We have a requirement for single-use on-premises agents and so we pass the --once flag in order to guarantee that the agents are ‘clean’ new agents. We have recently migrated to Azure DevOps from on-premises TFS 2017.
This is having a very serious impact on our development workflow as described below:
Agents receive a forced push update of the latest azure DevOps pre-release (at a random moment and unnotified)
As the agents are set in --once mode, the agent interprets the update as a job and then self-terminates on completion of the update.
We have a scheduler internally which will spawn new agents (with a specific version of the agent itself) but these are also forced updated and so the self-termination occurs again and again
Net effect: The forced updates take down our entire pool of agents rendering the CI system totally unusable
Scramble to update our internal images with the latest version of the pre-release azure-pipelines-agent (when we notice that no builds are running)
Scramble to redeploy the affected agent pools
This process takes up to 2 hours
I would like to propose that the behaviour of the --once flag is modified, as follows:
The logic of the --once agents is modified such that the forced updates of the agents are not treated like normal jobs and are flagged as some sort of special job
These special jobs do not trigger self-termination of the agent and instead trigger a restart of the agent
This exception should only apply to a special case of the forced updates of the azure-pipelines-agent
Allow users of Azure DevOps a range of eligible versions of the azure-pipelines-agents
Give users of Azure DevOps a window of time to update their azure-pipeline-agent version (some form of a warning notification would be ideal, similar with code deprecation warnings)
Your feedback and support on this issue would be greatly appreciated.
@giddyelysium13 - I apologize for the inconvenience this event caused you and your team.
The intended behavior of the agent is that update requests do not count as the one job the agent is supposed to run.
Do you happen to have any of the logs from the agents that updated and then did not wait for a job?
Is it possible there was something about the way the agent was configured that caused the update process to fail?
@alex-peck - Can you verify that we have not introduced a bug into agent with respect to this scenario?
@giddyelysium13 - Also, how are you starting up the agent?
This is one aspect, of how we start the agent, using the --_once_ command.
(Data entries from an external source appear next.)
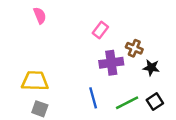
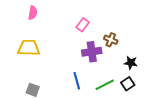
pink semicircle: (40, 15) -> (33, 13), turned 32
black star: (151, 68) -> (131, 63), moved
yellow trapezoid: (35, 81) -> (29, 48), moved

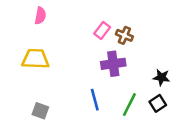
brown cross: (111, 40) -> (124, 35), moved
green line: (105, 85) -> (129, 105), turned -36

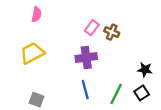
yellow trapezoid: (35, 59) -> (32, 53), turned -30
purple cross: (113, 64) -> (86, 58), moved

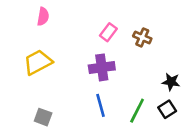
brown cross: (112, 32) -> (142, 37), moved

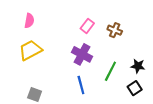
pink semicircle: (43, 17) -> (29, 21), moved
purple cross: (102, 67) -> (82, 54), turned 36
green line: (137, 111) -> (110, 71), moved

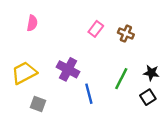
yellow trapezoid: (30, 50) -> (24, 73), moved
purple cross: (82, 54) -> (68, 69), moved

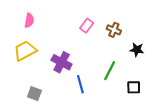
yellow trapezoid: (24, 73) -> (25, 51), moved
black star: (151, 73) -> (137, 50), moved
black square: (148, 97) -> (134, 87), turned 32

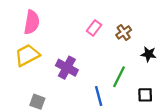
pink semicircle: (29, 20) -> (32, 22), size x1.5
brown cross: (114, 30) -> (124, 32), turned 32
blue line: (80, 84) -> (99, 96), moved

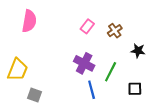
yellow trapezoid: (27, 55) -> (18, 70), moved, turned 140
purple cross: (67, 68) -> (84, 63), moved

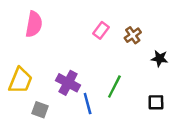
purple cross: (84, 63) -> (68, 83), moved
green line: (111, 72) -> (114, 86), moved
blue line: (92, 90) -> (88, 104), moved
It will take a bit of time on our end to reproduce the issue, as we need to take our cluster down and spin it back up with the old configuration of agents that are going to be enforceable updated. Is there an email address I can send the logs too as I am not comfortable uploading logs directly here? (it will be late this week/early next week)
try
{
& "${env:vstsAgentExecutablePath}config.cmd"
--url "${env:VSTS_SERVER_URL}"
--token "${env:VSTS_PERSONAL_ACCESS_TOKEN}"
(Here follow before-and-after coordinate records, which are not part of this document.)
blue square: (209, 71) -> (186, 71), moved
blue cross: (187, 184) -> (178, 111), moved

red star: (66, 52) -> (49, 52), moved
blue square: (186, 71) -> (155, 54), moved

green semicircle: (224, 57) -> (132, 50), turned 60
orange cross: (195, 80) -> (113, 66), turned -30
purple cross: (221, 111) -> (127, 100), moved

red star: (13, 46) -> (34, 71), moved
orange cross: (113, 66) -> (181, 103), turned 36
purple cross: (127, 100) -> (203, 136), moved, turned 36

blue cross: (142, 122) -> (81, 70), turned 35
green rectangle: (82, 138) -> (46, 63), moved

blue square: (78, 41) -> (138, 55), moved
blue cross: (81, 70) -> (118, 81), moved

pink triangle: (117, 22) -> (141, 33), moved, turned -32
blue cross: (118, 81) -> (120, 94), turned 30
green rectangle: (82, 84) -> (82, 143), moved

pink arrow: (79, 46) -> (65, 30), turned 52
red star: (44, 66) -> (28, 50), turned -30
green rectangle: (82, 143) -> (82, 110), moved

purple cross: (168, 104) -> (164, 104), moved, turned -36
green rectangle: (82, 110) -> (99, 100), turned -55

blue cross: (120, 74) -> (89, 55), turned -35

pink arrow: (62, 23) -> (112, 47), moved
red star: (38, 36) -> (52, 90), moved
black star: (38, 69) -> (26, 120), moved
--pool "${env:VSTS_AGENT_POOL_NAME}"
--agent "${vstsAgentName}"
--work "${vstsAgentWorkDir}"
--auth pat
--unattended
--noRestart
& "${env:vstsAgentExecutablePath}\run.cmd" --once
}
finally
{
& "${env:vstsAgentExecutablePath}config.cmd" remove
--token "${env:VSTS_PERSONAL_ACCESS_TOKEN}"
--auth pat
}
@giddyelysium13 - Ok, I wanted to confirm that you were starting the agent via the run.cmd script. That script is what is supposed to restart the agent if it updates in --once mode. If you were running the Agent.Listener executable directly, that might explain the problem.
You can email at tommy.[email protected] with the logs and I will take a look to see if I can figure out what might be causing this issue.
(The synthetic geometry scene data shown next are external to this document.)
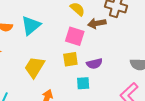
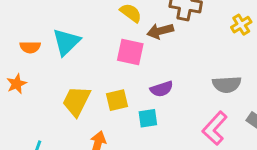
yellow square: (70, 59) -> (117, 100), moved

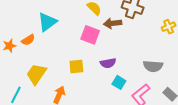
orange semicircle: (30, 47) -> (28, 40), moved, turned -40
yellow trapezoid: (76, 101) -> (36, 74), moved
cyan square: (148, 118) -> (119, 82), moved, turned 32

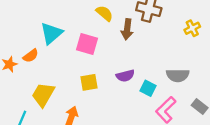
brown arrow: (113, 23) -> (127, 29), turned -72
pink square: (90, 35) -> (87, 44), moved
cyan square: (119, 82) -> (148, 88), moved

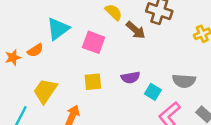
brown arrow: (127, 29) -> (136, 30), turned -60

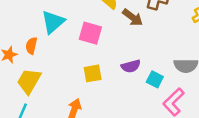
orange semicircle: (35, 50) -> (31, 46), turned 140
yellow trapezoid: (45, 91) -> (29, 81), moved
As a heads up, we published a new agent version on Friday and have begun to roll it out.
@jtpetty - Thanks for the heads up and it happened last night after the publishing.
We have got the logs from the latest pre-release and also left the situation in place overnight to see.
Instead, what actually happens is that it repetitively cycles its own update due to failing.
At the same time, the agent does not accept new jobs from the queue.
When we left the agents overnight, they did not self-extinguish. Then in the morning whenever I trigger any build, it seems to trigger the process of downloading the agent and installing it not just on one agent
but on all the agents. As a result, the agent is not available and so the build job is put into the queue rather than actually being put into effect.
The message on the azure dashboard _settings/agentpools is as follows:
Downloading 2.164.7 Agent




We have taken some time to run a few scenarios and check the logs, etc and here is a summary of what might be happening (not sure):
error move "C:\tools\vsts\bin" "C:\tools\vsts\bin.2.164.6" Access is deniedFurther to this, while we don’t want to muddy the waters with another issue, I will mention this issue just in case it has a relationship with this one.
Another issue we have identified with azure DevOps (completely independent of this issue) is the following scenario:
--once agentsI can open a separate issue for this. But I just want to mention it for now. I am sending logs to the email
@giddyelysium13 - If you could send me the _diag logs and I can dig in and try and figure out what might have happened.
As to the second issue, this is a known issue and we are working to roll out a fix as it requires an update to both the service and the agent.
@giddyelysium13 - Thank you for sending me the logs. Your assessment seems to be accurate. From what I can piece together, the first attempt to do the update fails with the "Access is denied" error. The subsequent update request succeeds.
Has this setup worked previously without issue?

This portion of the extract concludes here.